Sen. Nelson saw clearly that, “The wealth of the nation is its air, water, soil, forests, minerals, rivers, lakes, oceans, scenic beauty, wildlife habitats, and biodiversity. … That's all there is. That's the whole economy. That's where all the economic activity and jobs come from. These biological systems are the sustaining wealth of the world.”

Those of us old enough to remember the St. Louis River prior to the arrival of the Clean Water Act and the construction of the Western Lake Superior Sanitary District, or WLSSD, know that the river was an open cesspool. This was because of the massive amount of inadequately treated industrial and municipal waste dumped into the river, with the thought it would all be carried away, downstream. Recreating in the water and eating the fish were unheard of. Though our state and federal agencies are still working diligently to clean up remaining legacy pollutants, the river today is something we can all be proud of, something we can enjoy, and something that now provides a renewed source of economic vitality.

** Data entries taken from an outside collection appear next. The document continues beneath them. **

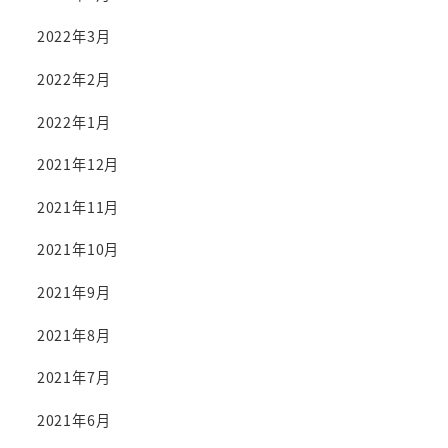
2022年3月
2022年2月
2022年1月
2021年12月
2021年11月
2021年10月
2021年9月
2021年8月
2021年7月
2021年6月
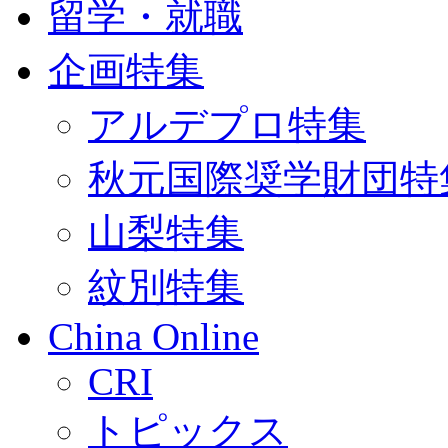
留学・就職
企画特集
アルデプロ特集
秋元国際奨学財団特
山梨特集
紋別特集
China Online
CRI
トピックス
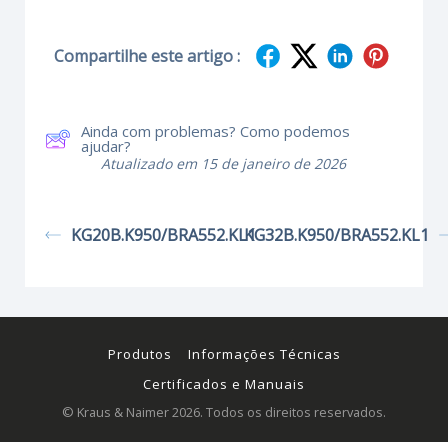
Compartilhe este artigo :
Ainda com problemas? Como podemos
ajudar?
Atualizado em 15 de janeiro de 2026
KG20B.K950/BRA552.KL1
KG32B.K950/BRA552.KL1
Produtos
Informações Técnicas
Certificados e Manuais
© Kraus & Naimer 2026. Todos os direitos reservados.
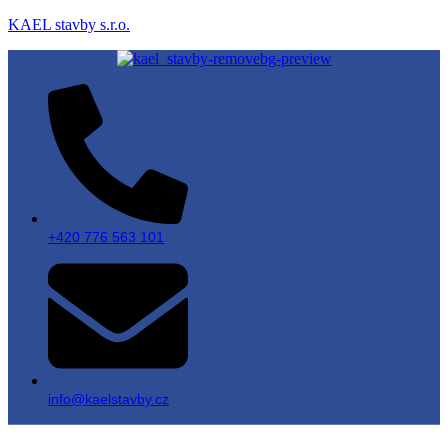
KAEL stavby s.r.o.
+420 776 563 101
info@kaelstavby.cz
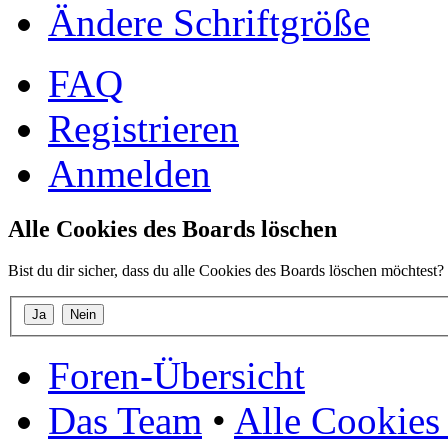
Ändere Schriftgröße
FAQ
Registrieren
Anmelden
Alle Cookies des Boards löschen
Bist du dir sicher, dass du alle Cookies des Boards löschen möchtest?
Foren-Übersicht
Das Team
•
Alle Cookies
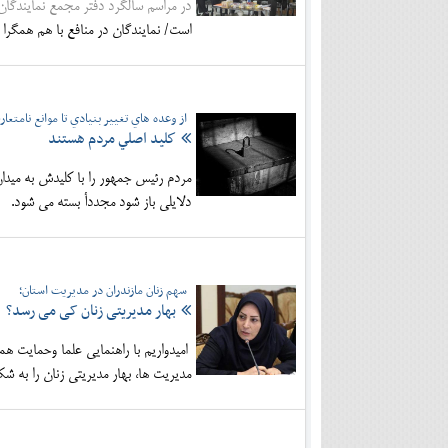
در مراسم سالگرد دفتر مجمع نمایندگان 
است/ نمایندگان در منافع با هم همگرا و هم‌صدا هس
از وعده هاي تغيير بنيادي تا موانع نامتعا
كليد اصلي مردم هستند
مردم رئيس جمهور را با كليدش به ميدا
دلايلي باز شود مجددأ بسته مي شود.
سهم زنان مازندران در مدیریت استان؛
بهار مدیریتی زنان کی می رسد؟
امیدواریم با راهنمایی علما وحمایت همه
مدیریت ها، بهار مدیریتی زنان را به شک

“If we human beings learn to see the intricacies that bind one part of a natural system to another and then to us, we will no longer argue about the importance of wilderness protection or over the question of saving endangered species or how human communities must base their economic futures — not on short-term exploitation but on long-term, sustainable development,” Sen. Nelson said.

He recognized that the exploitation of our natural resources, to kill the goose that laid the golden egg, was short-term thinking that would lead to economic ruin. What was needed was a social consciousness to make the difficult decision to first and foremost conserve and sustain our natural resources for future generations.

Earth Day is no longer an event celebrated just here in America. It has become an international event. The world owes much to Gaylord Nelson.

And so, on Earth Day, realize there is still progress to be made to restore and protect our natural world; but take a few minutes to step outdoors, take a deep breath, and give thanks to Sen. Nelson for the better, cleaner world in your neighborhood.

Craig Sterle of Barnum is past president of the Minnesota Division of the Izaak Walton League of America.